**AP Calculus BC**

**Credit Hours: 1.0**

**Course Length: 2 Semesters**

**Course Description**

The Advanced Placement Calculus BC course is equivalent to both the Calculus I and Calculus II college-level courses. The rigor and pace of this course is consistent with calculus offerings at many colleges and universities and will prepare students for the Advanced Placement Exam. Upon successful completion of the exam, students may receive college credit and will be well-prepared for additional advanced mathematics coursework.

AP® Calculus BC builds upon prior knowledge in previous mathematics course work. Students will explore topics within the four big ideas covered in the course: (1) limits, (2) derivatives, (3) integrals and (4) series. This course allows students to gain conceptual understanding through discussions, group activities and investigations. Students will learn how to use the graphing calculator to help solve problems, experiment, interpret results, and support conclusions. In order to prepare for the exam, students will complete weekly AP® practice quizzes and unit exams that will conform to the constraints of the AP® exam.

**Course Prerequisites**

Students should complete four years of secondary mathematics designed for college-bound students. These courses should explore topics in algebra, geometry, trigonometry, analytic geometry, and elementary functions. Students should be familiar with the properties of these elementary functions, which include linear, polynomial, rational, exponential, logarithmic, trigonometric, inverse trigonometric, and piecewise-defined functions.

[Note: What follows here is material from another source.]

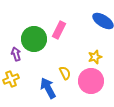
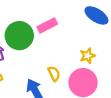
pink rectangle: (59, 30) -> (47, 26), turned 36

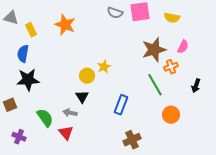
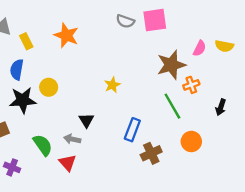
yellow semicircle: (172, 18) -> (224, 46), moved
pink semicircle: (183, 47) -> (200, 48), moved
yellow circle: (87, 76) -> (49, 87), moved
brown cross: (132, 140) -> (151, 153), moved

**Required Textbook(s) and/or Materials**

Students must have access to a graphing calculator (preferably a TI-83/TI-84) and a word processing program (Google Docs or Microsoft Word).

**Major Concepts**

According to the College Board, students who are enrolled in AP® Calculus AB will be able to:

- Work with functions represented in multiple ways: graphical, numerical, analytical, or verbal.
- Understand the meaning of the derivative in terms of a rate of change and local linear approximation and use derivatives to solve problems.
- Understand the meaning of the definite integral as a limit of Riemann sums and as the net accumulation of change and use integrals to solve problems.
- Understand the relationship between the derivative and the definite integral as expressed in both parts of the Fundamental Theorem of Calculus.
- Communicate mathematics and explain solutions to problems verbally and in writing.
- Model a written description of a physical situation with a function, a differential equation, or an integral.
- Use technology to solve problems, experiment, interpret results, and support conclusions.
- Determine the reasonableness of solutions, including sign, size, relative accuracy, and units of measurement.
- Develop an appreciation of calculus as a coherent body of knowledge and as a human accomplishment.